AbstractPurpose To analyze specific outer retinal and retinal pigment epithelium (RPE) features in reticular pattern dystrophy using spectral‐domain optical coherence tomography (SD‐OCT).Methods Consecutive patients with reticular pattern dystrophy underwent a complete ophthalmologic examination, including assessment of best‐corrected visual acuity (BCVA), fundus biomicroscopy, and SD‐OCT (Spectralis SD‐OCT, Heidelberg Engineering). Outer retinal and RPE macular features, as evaluated by SD‐OCT (scan passing through the fovea) were analyzed by 3 authors (JZ, NM and GQ).Results 24 eyes of 13 patients (5 males, 8 women, mean age 71.4) were included.
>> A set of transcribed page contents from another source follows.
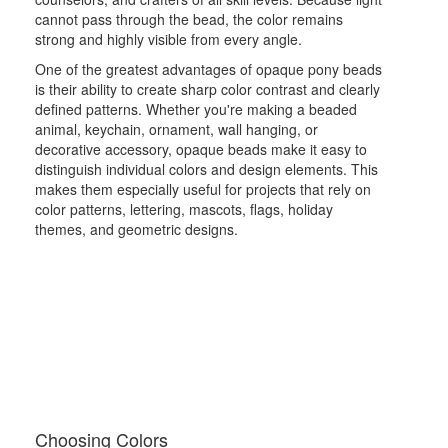
cannot pass through the bead, the color remains
strong and highly visible from every angle.
One of the greatest advantages of opaque pony beads
is their ability to create sharp color contrast and clearly
defined patterns. Whether you're making a beaded
animal, keychain, ornament, wall hanging, or
decorative accessory, opaque beads make it easy to
distinguish individual colors and design elements. This
makes them especially useful for projects that rely on
color patterns, lettering, mascots, flags, holiday
themes, and geometric designs.
Choosing Colors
Mean visual acuity was measured at 0.30 (logMAR). The RPE layer in the foveal area appeared normal in 41.7% of scans, while small RPE elevations and RPE bumps were detected in 33.3% and 20.8% of scans, respectively. Inner segment/outer segment (IS/OS) junction appeared disrupted in 50% of scans, and absent in 58.3% of scans. SD‐OCT showed a slight IS/OS elevation in 54.2% of scans. The external limiting membrane (ELM), appeared disrupted in 50% of scans, absent in 37.5% of scans, and elevated in 66.7% of scans. Hypereflective subretinal material accumulation or hyporeflective subretinal lesions, were detected in 33.3% and in 12.5% of scans, respectively. SD‐OCT showed hyporeflective retinal pseudocysts in 16.7% of scans.Conclusion In this series of reticular pattern dystrophy, SD‐OCT showed disruption of RPE layer and RPE bumps. Outer retinal changes included absence and disruption of both IS/OS junction and ELM. Hypereflective subretinal material accumulation or hyporeflective subretinal lesions, and hyporeflective retinal pseudocysts were also noticed.